Task material:
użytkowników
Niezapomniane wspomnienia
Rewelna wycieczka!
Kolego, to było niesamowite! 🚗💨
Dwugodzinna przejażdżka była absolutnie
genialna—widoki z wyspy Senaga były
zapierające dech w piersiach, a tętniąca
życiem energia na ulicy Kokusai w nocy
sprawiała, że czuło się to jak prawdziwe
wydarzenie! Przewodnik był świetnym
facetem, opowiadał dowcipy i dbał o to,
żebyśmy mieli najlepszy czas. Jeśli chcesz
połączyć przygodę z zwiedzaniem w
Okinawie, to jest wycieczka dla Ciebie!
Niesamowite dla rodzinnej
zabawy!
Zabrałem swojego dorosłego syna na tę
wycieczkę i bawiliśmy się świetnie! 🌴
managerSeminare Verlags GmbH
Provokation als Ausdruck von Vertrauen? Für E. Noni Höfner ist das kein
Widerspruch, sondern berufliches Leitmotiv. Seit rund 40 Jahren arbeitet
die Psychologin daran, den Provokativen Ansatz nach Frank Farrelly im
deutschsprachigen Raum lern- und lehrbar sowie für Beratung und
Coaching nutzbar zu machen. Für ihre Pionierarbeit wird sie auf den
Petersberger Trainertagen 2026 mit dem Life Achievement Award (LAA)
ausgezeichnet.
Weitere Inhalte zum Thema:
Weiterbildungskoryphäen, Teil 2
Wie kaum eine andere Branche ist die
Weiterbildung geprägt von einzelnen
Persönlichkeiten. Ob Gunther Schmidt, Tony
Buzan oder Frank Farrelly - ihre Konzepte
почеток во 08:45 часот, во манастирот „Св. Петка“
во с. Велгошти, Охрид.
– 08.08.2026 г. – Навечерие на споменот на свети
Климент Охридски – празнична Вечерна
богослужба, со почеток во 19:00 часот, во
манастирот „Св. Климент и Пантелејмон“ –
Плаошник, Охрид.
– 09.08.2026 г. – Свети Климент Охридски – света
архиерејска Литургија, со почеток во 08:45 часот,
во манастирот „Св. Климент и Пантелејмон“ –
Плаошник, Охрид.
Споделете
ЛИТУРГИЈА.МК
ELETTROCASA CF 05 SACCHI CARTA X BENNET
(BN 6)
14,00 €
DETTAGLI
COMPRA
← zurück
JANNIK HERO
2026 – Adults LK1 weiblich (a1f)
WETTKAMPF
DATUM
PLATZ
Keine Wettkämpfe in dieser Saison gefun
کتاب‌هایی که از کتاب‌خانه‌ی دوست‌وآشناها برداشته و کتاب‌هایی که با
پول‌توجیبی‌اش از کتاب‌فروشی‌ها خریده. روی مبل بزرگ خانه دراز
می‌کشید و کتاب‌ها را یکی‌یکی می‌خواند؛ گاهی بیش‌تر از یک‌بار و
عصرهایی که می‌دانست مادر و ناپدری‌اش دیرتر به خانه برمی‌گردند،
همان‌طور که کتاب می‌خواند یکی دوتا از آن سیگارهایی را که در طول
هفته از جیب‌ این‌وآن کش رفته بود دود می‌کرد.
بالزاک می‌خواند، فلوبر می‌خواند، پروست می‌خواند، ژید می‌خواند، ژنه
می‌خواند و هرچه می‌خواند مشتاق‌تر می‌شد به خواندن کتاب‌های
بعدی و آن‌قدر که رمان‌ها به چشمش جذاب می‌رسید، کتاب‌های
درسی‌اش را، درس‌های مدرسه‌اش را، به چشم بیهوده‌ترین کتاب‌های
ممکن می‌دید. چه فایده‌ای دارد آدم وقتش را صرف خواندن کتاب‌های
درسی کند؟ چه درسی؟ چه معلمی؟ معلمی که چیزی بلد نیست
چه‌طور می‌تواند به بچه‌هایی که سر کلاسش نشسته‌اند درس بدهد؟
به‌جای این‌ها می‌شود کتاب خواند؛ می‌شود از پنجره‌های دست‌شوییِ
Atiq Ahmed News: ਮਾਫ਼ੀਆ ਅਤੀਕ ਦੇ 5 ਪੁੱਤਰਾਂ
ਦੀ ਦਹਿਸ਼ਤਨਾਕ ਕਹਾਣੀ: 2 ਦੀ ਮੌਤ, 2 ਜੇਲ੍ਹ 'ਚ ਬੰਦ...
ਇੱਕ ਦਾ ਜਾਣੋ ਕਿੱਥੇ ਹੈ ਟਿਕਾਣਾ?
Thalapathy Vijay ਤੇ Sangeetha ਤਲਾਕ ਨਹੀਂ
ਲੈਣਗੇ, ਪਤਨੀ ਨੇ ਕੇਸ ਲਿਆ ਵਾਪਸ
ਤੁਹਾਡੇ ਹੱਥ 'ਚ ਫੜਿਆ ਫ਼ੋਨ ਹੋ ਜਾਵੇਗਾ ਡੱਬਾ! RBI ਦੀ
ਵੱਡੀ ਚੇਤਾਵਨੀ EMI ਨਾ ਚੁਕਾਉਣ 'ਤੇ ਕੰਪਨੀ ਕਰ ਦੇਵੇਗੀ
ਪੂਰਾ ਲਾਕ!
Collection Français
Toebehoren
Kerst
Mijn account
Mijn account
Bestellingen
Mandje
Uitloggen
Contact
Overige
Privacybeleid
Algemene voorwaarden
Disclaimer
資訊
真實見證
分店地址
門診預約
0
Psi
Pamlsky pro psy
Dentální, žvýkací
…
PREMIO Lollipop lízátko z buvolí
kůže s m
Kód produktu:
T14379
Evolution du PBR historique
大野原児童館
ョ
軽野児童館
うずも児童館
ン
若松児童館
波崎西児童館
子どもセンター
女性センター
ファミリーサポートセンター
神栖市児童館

Instructions to follow: Please report every line of the listing that contains the string "خواندن".

Answer to the exercise:
می‌خواند و هرچه می‌خواند مشتاق‌تر می‌شد به خواندن کتاب‌های
ممکن می‌دید. چه فایده‌ای دارد آدم وقتش را صرف خواندن کتاب‌های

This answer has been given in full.